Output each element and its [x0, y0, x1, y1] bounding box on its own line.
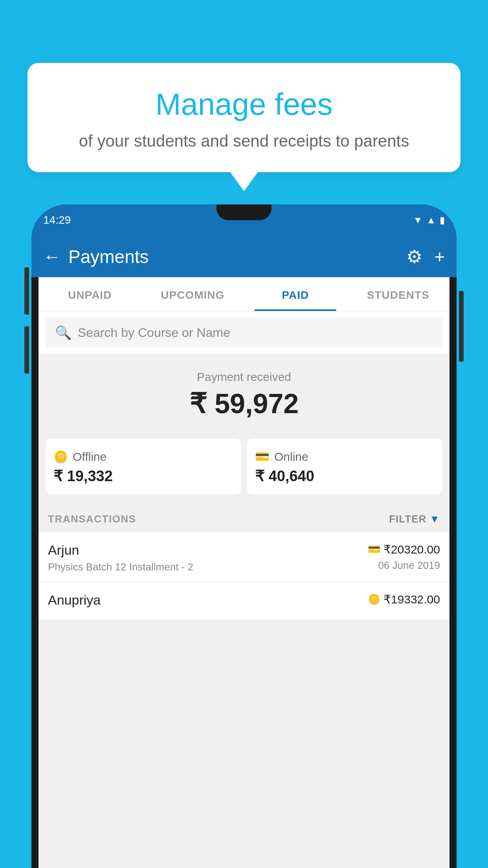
payment-cards: 🪙 Offline ₹ 19,332 💳 Online ₹ 40,640 [39, 439, 449, 504]
table-row: Anupriya 🪙 ₹19332.00 [39, 582, 449, 620]
transaction-amount-1: ₹19332.00 [383, 592, 440, 606]
search-container: 🔍 Search by Course or Name [39, 311, 449, 354]
wifi-icon: ▼ [413, 215, 422, 226]
tabs-bar: UNPAID UPCOMING PAID STUDENTS [39, 277, 449, 311]
tab-students[interactable]: STUDENTS [347, 277, 450, 311]
tab-unpaid[interactable]: UNPAID [39, 277, 141, 311]
transaction-right-1: 🪙 ₹19332.00 [368, 592, 440, 609]
tab-paid[interactable]: PAID [244, 277, 347, 311]
transaction-name-1: Anupriya [48, 592, 368, 608]
search-input[interactable]: Search by Course or Name [78, 326, 230, 340]
transaction-type-icon-0: 💳 [368, 543, 380, 555]
speech-bubble: Manage fees of your students and send re… [28, 63, 460, 172]
online-amount: ₹ 40,640 [255, 467, 314, 485]
phone-screen: UNPAID UPCOMING PAID STUDENTS 🔍 Search b… [39, 277, 449, 868]
transaction-left-1: Anupriya [48, 592, 368, 611]
offline-amount: ₹ 19,332 [53, 467, 113, 485]
settings-button[interactable]: ⚙ [406, 246, 422, 267]
phone-notch [216, 204, 272, 220]
status-icons: ▼ ▲ ▮ [413, 215, 445, 226]
bubble-subtitle: of your students and send receipts to pa… [47, 132, 441, 151]
app-bar-left: ← Payments [43, 246, 149, 267]
app-bar-right: ⚙ + [406, 246, 445, 267]
filter-icon: ▼ [429, 513, 440, 525]
offline-icon: 🪙 [53, 450, 68, 463]
online-payment-card: 💳 Online ₹ 40,640 [247, 439, 442, 494]
transactions-label: TRANSACTIONS [48, 513, 136, 525]
transaction-detail-0: Physics Batch 12 Installment - 2 [48, 561, 368, 573]
search-box[interactable]: 🔍 Search by Course or Name [46, 318, 442, 348]
transaction-right-0: 💳 ₹20320.00 06 June 2019 [368, 542, 440, 572]
app-title: Payments [68, 246, 149, 267]
phone-side-button-power [459, 291, 464, 362]
summary-amount: ₹ 59,972 [46, 388, 442, 420]
transaction-left-0: Arjun Physics Batch 12 Installment - 2 [48, 542, 368, 573]
search-icon: 🔍 [55, 325, 72, 340]
summary-section: Payment received ₹ 59,972 [39, 355, 449, 439]
transaction-date-0: 06 June 2019 [368, 559, 440, 572]
filter-button[interactable]: FILTER ▼ [389, 513, 440, 525]
phone-frame: 14:29 ▼ ▲ ▮ ← Payments ⚙ + UNPAID UPCOMI… [31, 204, 457, 868]
transaction-list: Arjun Physics Batch 12 Installment - 2 💳… [39, 532, 449, 620]
phone-side-button-vol-down [24, 326, 29, 373]
battery-icon: ▮ [440, 215, 445, 226]
transaction-amount-row-0: 💳 ₹20320.00 [368, 542, 440, 556]
tab-upcoming[interactable]: UPCOMING [141, 277, 244, 311]
offline-card-header: 🪙 Offline [53, 450, 106, 463]
online-label: Online [274, 450, 308, 463]
transaction-amount-row-1: 🪙 ₹19332.00 [368, 592, 440, 606]
transaction-name-0: Arjun [48, 542, 368, 558]
offline-payment-card: 🪙 Offline ₹ 19,332 [46, 439, 241, 494]
table-row: Arjun Physics Batch 12 Installment - 2 💳… [39, 532, 449, 582]
online-icon: 💳 [255, 450, 270, 463]
transaction-amount-0: ₹20320.00 [383, 542, 440, 556]
transaction-type-icon-1: 🪙 [368, 593, 380, 605]
status-time: 14:29 [43, 214, 71, 226]
filter-label: FILTER [389, 513, 426, 525]
bubble-title: Manage fees [47, 86, 441, 122]
summary-label: Payment received [46, 370, 442, 384]
add-button[interactable]: + [434, 246, 445, 267]
transactions-header: TRANSACTIONS FILTER ▼ [39, 504, 449, 532]
status-bar: 14:29 ▼ ▲ ▮ [31, 204, 457, 236]
app-bar: ← Payments ⚙ + [31, 236, 457, 277]
offline-label: Offline [73, 450, 106, 463]
signal-icon: ▲ [426, 215, 436, 226]
online-card-header: 💳 Online [255, 450, 308, 463]
back-button[interactable]: ← [43, 247, 61, 267]
phone-side-button-vol-up [24, 267, 29, 314]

________________________________________

> _Your assignment_:
In the listing, how many lines carry the string "Anupriya"? Answer with a number only.

> _Finished task_:
3